» Work item: The records below must be written out exactly, with every picture left behind.

» Listed records:
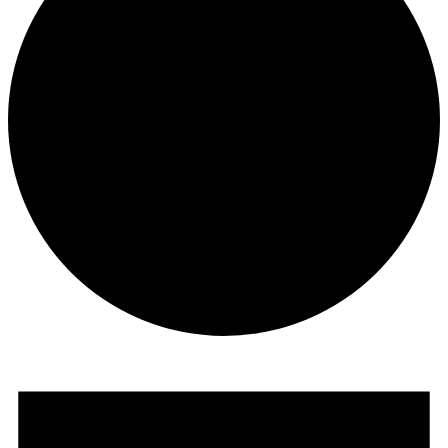
Veranstaltungen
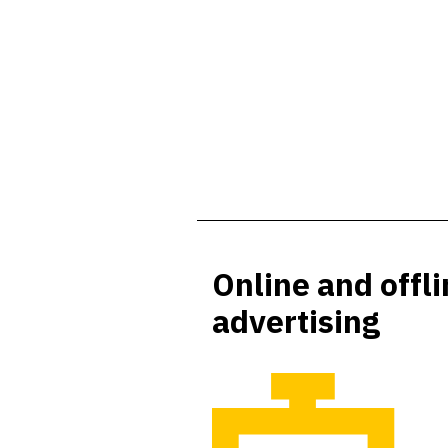
Online and offl
advertising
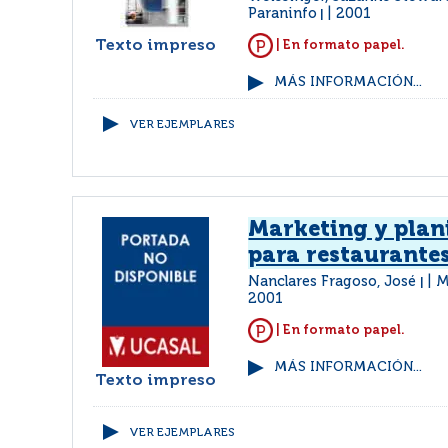
Paraninfo
2001
|
Texto impreso
| En formato papel.
MÁS INFORMACIÓN...
VER EJEMPLARES
Marketing y plan
para restaurante
Nanclares Fragoso, José
M
|
2001
| En formato papel.
MÁS INFORMACIÓN...
Texto impreso
VER EJEMPLARES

» The completed task:
Veranstaltungen
Online and offl
advertising
Paraninfo
2001
|
Texto impreso
| En formato papel.
MÁS INFORMACIÓN...
VER EJEMPLARES
Marketing y plan
para restaurante
Nanclares Fragoso, José
M
|
2001
| En formato papel.
MÁS INFORMACIÓN...
Texto impreso
VER EJEMPLARES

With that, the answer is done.